→ Work instruction:
Make a tally of the lines in the records that include the string "Export", and give only that number.

(Dataset entries)
------
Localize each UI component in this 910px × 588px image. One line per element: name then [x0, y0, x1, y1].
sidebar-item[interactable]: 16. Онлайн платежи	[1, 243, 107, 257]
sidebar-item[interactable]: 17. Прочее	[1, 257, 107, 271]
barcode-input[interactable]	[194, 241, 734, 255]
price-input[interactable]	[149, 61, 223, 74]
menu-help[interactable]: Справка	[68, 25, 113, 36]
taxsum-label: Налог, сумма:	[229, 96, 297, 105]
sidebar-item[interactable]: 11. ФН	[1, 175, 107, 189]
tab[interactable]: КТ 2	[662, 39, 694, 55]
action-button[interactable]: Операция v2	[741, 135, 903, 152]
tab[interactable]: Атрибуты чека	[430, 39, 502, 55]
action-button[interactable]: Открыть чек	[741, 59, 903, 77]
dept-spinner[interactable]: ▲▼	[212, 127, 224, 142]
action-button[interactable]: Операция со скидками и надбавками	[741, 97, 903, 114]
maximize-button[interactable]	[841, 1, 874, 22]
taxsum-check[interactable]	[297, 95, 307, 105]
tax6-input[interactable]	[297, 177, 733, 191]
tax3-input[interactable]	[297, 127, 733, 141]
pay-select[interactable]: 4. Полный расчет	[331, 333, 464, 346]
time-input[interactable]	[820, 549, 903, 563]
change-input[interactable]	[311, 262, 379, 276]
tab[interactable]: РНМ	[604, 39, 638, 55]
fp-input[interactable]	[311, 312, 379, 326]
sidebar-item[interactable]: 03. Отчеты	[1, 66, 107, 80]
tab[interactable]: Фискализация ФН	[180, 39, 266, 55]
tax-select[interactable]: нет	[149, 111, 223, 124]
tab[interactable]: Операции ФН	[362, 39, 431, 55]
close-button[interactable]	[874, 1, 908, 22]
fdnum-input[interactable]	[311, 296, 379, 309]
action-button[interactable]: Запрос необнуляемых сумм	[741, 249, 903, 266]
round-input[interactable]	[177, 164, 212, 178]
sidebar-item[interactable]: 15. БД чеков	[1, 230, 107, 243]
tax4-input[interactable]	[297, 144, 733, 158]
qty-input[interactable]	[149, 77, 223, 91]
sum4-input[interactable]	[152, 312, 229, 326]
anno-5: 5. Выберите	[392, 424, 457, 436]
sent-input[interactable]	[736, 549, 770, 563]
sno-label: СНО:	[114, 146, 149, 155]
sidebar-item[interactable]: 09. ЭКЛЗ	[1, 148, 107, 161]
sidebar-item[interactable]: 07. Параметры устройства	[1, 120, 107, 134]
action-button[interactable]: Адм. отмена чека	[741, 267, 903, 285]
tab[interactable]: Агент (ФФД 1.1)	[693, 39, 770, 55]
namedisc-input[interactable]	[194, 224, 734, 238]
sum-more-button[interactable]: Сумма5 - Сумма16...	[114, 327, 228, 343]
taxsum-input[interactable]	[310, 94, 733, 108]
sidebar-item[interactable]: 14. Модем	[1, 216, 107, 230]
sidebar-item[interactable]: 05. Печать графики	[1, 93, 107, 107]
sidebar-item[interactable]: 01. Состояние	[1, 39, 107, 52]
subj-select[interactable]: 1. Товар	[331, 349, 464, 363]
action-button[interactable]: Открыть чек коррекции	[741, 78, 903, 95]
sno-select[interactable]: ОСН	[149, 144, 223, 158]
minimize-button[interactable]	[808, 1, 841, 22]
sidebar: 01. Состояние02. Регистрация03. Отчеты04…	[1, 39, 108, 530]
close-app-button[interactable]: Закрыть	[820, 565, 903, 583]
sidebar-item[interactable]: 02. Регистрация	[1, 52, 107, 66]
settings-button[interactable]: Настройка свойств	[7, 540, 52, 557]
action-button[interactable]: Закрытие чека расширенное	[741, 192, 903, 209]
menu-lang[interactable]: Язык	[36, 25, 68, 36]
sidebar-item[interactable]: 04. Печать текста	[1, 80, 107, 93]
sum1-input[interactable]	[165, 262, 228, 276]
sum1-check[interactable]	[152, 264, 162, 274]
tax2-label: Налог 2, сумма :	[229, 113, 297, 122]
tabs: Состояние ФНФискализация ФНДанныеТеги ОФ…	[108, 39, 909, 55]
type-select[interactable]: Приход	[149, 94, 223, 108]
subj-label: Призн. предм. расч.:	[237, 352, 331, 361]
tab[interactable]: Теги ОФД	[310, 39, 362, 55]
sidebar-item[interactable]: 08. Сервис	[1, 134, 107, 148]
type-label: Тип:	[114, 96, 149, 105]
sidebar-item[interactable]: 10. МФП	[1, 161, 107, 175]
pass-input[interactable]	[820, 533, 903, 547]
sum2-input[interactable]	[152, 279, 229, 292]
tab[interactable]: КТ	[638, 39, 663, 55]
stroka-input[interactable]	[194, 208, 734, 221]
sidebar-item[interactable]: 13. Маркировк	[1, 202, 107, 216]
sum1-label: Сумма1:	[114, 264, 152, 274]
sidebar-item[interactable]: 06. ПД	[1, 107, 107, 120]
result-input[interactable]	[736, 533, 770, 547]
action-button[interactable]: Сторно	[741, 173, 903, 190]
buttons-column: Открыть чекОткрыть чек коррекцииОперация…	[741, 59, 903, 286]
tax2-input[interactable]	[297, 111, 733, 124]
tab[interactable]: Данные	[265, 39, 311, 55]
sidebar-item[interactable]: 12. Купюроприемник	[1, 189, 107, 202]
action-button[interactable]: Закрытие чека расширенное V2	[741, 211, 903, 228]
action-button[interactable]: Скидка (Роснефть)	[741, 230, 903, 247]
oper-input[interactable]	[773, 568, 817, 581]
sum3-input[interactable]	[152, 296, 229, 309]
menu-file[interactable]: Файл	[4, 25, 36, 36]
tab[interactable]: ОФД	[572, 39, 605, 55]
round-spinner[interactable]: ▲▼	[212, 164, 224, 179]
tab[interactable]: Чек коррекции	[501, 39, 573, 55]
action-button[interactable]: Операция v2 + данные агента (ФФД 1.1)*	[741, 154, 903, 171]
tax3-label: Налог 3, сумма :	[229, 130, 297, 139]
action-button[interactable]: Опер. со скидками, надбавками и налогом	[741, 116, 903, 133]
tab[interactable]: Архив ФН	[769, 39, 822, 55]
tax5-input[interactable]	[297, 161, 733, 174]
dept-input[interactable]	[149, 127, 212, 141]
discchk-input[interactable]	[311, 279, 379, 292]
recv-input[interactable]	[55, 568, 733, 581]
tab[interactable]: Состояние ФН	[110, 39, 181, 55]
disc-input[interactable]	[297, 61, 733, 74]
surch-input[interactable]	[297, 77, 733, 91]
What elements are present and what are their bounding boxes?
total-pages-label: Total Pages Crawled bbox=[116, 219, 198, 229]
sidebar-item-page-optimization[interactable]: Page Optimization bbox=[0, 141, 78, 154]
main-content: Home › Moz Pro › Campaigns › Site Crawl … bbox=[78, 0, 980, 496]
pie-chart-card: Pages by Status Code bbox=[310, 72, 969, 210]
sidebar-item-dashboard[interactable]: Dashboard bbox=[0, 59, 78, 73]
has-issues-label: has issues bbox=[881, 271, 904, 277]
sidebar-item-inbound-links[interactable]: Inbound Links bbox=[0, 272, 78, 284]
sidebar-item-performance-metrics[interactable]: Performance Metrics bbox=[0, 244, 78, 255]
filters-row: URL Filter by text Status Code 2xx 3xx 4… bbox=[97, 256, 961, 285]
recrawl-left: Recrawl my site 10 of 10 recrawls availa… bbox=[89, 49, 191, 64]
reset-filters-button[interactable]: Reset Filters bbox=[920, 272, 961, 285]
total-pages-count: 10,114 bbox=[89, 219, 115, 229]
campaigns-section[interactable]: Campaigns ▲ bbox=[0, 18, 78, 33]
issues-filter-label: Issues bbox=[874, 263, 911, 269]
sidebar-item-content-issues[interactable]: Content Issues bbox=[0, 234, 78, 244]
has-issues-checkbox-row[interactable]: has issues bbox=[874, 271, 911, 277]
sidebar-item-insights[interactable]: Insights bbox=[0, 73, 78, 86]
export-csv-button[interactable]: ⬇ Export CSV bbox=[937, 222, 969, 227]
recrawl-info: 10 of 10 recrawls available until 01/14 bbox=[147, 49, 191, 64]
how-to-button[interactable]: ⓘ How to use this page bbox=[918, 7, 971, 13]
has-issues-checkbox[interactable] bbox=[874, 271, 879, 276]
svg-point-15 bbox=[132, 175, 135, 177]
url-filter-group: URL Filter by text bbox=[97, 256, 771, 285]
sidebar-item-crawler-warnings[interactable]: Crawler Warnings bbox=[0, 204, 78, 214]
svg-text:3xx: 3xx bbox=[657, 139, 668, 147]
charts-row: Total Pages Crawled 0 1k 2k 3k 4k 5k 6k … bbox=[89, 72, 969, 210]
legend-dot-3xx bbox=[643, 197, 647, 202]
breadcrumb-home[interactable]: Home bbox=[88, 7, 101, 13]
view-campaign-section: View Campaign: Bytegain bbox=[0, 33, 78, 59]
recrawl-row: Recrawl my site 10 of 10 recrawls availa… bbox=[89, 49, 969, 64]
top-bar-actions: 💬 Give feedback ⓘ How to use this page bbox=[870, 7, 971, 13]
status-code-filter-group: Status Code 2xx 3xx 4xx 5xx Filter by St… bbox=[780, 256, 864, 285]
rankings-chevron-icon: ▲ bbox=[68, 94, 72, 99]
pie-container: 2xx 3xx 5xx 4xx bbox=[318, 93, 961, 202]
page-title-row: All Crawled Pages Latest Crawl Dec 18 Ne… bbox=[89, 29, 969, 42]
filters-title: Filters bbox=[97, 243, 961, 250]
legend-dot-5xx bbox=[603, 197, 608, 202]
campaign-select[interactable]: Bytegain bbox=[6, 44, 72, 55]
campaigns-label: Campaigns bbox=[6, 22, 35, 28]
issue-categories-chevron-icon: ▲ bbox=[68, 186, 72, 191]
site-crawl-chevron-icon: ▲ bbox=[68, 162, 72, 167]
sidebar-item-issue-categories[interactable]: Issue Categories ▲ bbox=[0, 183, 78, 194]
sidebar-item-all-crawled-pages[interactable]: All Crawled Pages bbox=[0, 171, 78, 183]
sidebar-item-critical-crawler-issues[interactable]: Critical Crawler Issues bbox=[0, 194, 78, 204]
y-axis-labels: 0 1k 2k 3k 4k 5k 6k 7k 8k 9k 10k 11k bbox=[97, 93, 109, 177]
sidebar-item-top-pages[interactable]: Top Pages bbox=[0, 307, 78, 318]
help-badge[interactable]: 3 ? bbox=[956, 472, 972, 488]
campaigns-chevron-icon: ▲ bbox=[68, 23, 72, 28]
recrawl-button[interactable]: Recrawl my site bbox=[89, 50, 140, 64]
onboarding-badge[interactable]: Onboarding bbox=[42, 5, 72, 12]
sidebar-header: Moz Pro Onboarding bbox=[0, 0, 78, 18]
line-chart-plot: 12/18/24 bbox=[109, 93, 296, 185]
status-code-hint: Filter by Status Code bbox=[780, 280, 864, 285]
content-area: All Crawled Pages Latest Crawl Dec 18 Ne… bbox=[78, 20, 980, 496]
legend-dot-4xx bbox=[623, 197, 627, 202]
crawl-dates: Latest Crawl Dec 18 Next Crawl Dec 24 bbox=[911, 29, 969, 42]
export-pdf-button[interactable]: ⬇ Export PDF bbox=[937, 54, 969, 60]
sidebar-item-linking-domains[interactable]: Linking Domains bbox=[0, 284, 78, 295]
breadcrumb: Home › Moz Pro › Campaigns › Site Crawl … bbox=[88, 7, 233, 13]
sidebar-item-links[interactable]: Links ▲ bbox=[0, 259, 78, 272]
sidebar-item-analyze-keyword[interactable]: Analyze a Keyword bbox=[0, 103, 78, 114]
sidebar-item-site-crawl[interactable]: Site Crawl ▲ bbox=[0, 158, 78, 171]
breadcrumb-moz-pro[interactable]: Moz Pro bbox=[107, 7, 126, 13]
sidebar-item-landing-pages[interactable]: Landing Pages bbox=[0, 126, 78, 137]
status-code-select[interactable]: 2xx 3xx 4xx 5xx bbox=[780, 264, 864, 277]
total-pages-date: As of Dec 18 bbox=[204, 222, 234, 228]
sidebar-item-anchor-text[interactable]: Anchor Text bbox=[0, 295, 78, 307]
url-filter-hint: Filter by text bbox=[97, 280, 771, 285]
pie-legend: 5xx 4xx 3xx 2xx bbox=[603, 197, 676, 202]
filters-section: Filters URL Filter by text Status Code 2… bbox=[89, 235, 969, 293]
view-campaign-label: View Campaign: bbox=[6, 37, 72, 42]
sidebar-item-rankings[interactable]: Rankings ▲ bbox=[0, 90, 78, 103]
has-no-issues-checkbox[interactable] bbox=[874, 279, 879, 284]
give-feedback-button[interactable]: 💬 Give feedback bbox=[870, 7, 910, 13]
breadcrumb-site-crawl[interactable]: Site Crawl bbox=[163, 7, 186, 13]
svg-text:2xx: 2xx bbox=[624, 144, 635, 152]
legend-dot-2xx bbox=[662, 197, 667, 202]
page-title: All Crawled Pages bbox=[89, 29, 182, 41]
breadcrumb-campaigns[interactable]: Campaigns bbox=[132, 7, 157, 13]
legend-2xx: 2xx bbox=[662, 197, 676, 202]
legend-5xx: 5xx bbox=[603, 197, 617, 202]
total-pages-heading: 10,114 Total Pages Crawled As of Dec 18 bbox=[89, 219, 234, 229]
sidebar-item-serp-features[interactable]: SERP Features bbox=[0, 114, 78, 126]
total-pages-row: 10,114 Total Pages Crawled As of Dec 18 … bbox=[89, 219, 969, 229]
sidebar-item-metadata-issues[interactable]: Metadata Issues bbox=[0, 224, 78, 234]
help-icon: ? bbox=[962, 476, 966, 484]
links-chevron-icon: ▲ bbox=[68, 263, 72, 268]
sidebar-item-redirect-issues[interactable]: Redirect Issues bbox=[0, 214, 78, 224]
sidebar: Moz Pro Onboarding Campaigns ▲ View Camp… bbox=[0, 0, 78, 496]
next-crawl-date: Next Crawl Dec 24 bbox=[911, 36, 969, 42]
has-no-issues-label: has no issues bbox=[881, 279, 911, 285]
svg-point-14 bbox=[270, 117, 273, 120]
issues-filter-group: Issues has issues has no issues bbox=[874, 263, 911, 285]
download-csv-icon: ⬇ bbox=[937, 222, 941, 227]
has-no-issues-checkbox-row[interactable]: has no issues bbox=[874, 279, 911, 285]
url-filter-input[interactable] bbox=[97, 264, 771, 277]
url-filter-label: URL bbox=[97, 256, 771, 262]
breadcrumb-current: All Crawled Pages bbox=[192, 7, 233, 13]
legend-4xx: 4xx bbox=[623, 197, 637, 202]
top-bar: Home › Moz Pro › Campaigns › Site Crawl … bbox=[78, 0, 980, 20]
------
→ Answer box:
2